■ **Dataset excerpts**
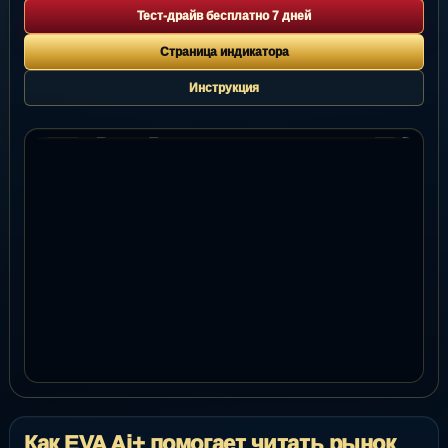
Тест-драйв бесплатно 7 дней
Страница индикатора
Инструкция
Как EVA Ai+ помогает читать рынок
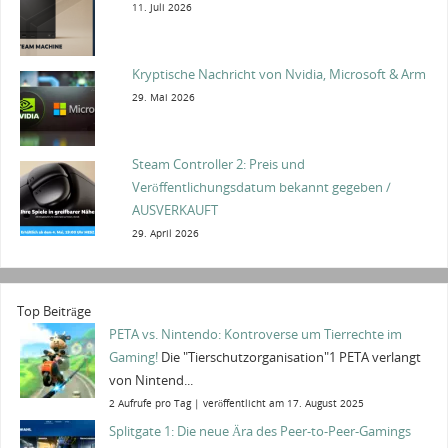
11. Juli 2026
Kryptische Nachricht von Nvidia, Microsoft & Arm
29. Mai 2026
Steam Controller 2: Preis und
Veröffentlichungsdatum bekannt gegeben /
AUSVERKAUFT
29. April 2026
Top Beiträge
PETA vs. Nintendo: Kontroverse um Tierrechte im
Gaming!
Die "Tierschutzorganisation"1 PETA verlangt
von Nintend...
2 Aufrufe pro Tag
|
veröffentlicht am 17. August 2025
Splitgate 1: Die neue Ära des Peer-to-Peer-Gamings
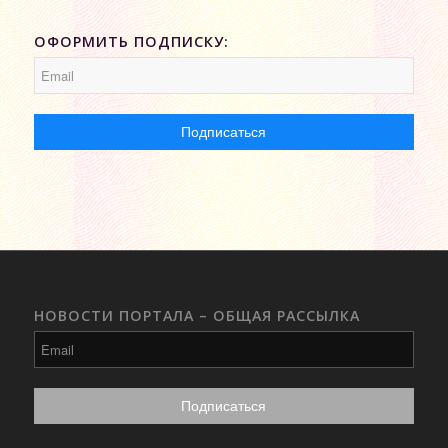
ОФОРМИТЬ ПОДПИСКУ:
НОВОСТИ ПОРТАЛА – ОБЩАЯ РАССЫЛКА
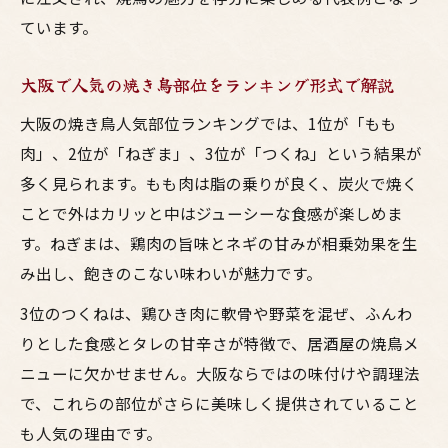
ています。
大阪で人気の焼き鳥部位をランキング形式で解説
大阪の焼き鳥人気部位ランキングでは、1位が「もも
肉」、2位が「ねぎま」、3位が「つくね」という結果が
多く見られます。もも肉は脂の乗りが良く、炭火で焼く
ことで外はカリッと中はジューシーな食感が楽しめま
す。ねぎまは、鶏肉の旨味とネギの甘みが相乗効果を生
み出し、飽きのこない味わいが魅力です。
3位のつくねは、鶏ひき肉に軟骨や野菜を混ぜ、ふんわ
りとした食感とタレの甘辛さが特徴で、居酒屋の焼鳥メ
ニューに欠かせません。大阪ならではの味付けや調理法
で、これらの部位がさらに美味しく提供されていること
も人気の理由です。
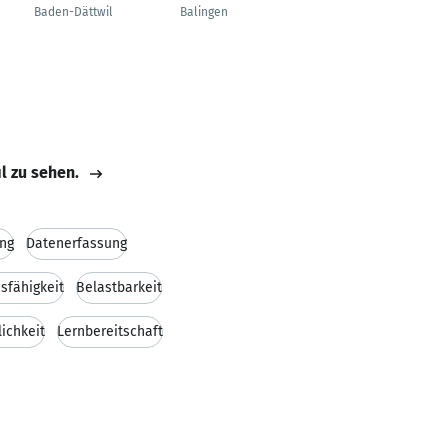
Produktionsplanung
Baden-Dättwil
Balingen
Bern
il zu sehen.
ng
Datenerfassung
sfähigkeit
Belastbarkeit
lichkeit
Lernbereitschaft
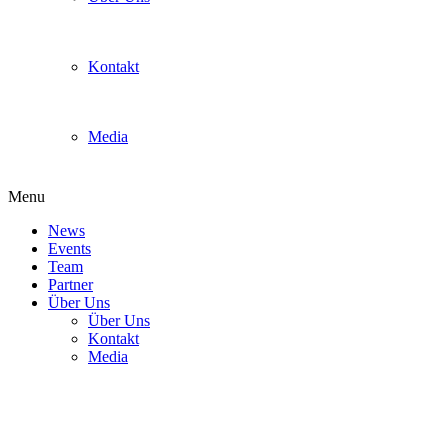
Kontakt
Media
Menu
News
Events
Team
Partner
Über Uns
Über Uns
Kontakt
Media
Monster Hunter 4 Ultimate
StreetPass Day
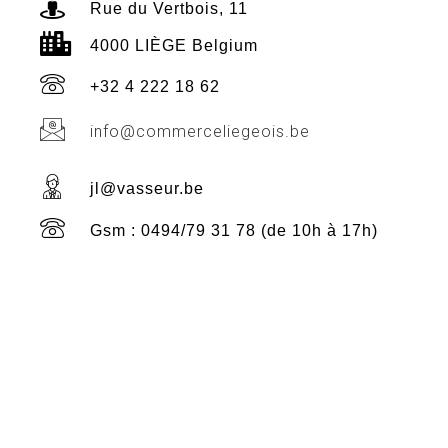
Rue du Vertbois, 11
4000 LIÈGE Belgium
+32 4 222 18 62
info@commerceliegeois.be
jl@vasseur.be
Gsm : 0494/79 31 78 (de 10h à 17h)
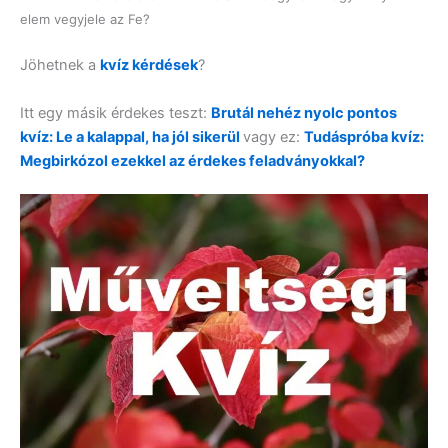
elem vegyjele az Fe?
Jöhetnek a
kvíz kérdések
?
Itt egy másik érdekes teszt:
Brutál nehéz nyolc pontos
kvíz: Le a kalappal, ha jól sikerül
vagy ez:
Tudáspróba kvíz:
Megbirkózol ezekkel az érdekes feladványokkal?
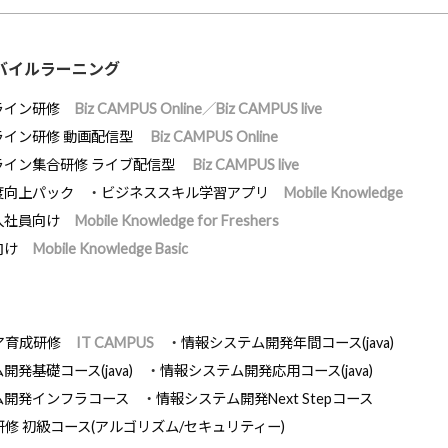
バイルラーニング
ライン研修
Biz CAMPUS Online／Biz CAMPUS live
ライン研修 動画配信型
Biz CAMPUS Online
ライン集合研修 ライブ配信型
Biz CAMPUS live
度向上パック
ビジネススキル学習アプリ
Mobile Knowledge
入社員向け
Mobile Knowledge for Freshers
向け
Mobile Knowledge Basic
ア育成研修
IT CAMPUS
情報システム開発年間コース(java)
発基礎コース(java)
情報システム開発応用コース(java)
ム開発インフラコース
情報システム開発Next Stepコース
研修 初級コース(アルゴリズム/セキュリティー)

■ **Required action**
Reproduce each line from the records that contains the word "PETA".

■ **Answer section**
PETA vs. Nintendo: Kontroverse um Tierrechte im
Die "Tierschutzorganisation"1 PETA verlangt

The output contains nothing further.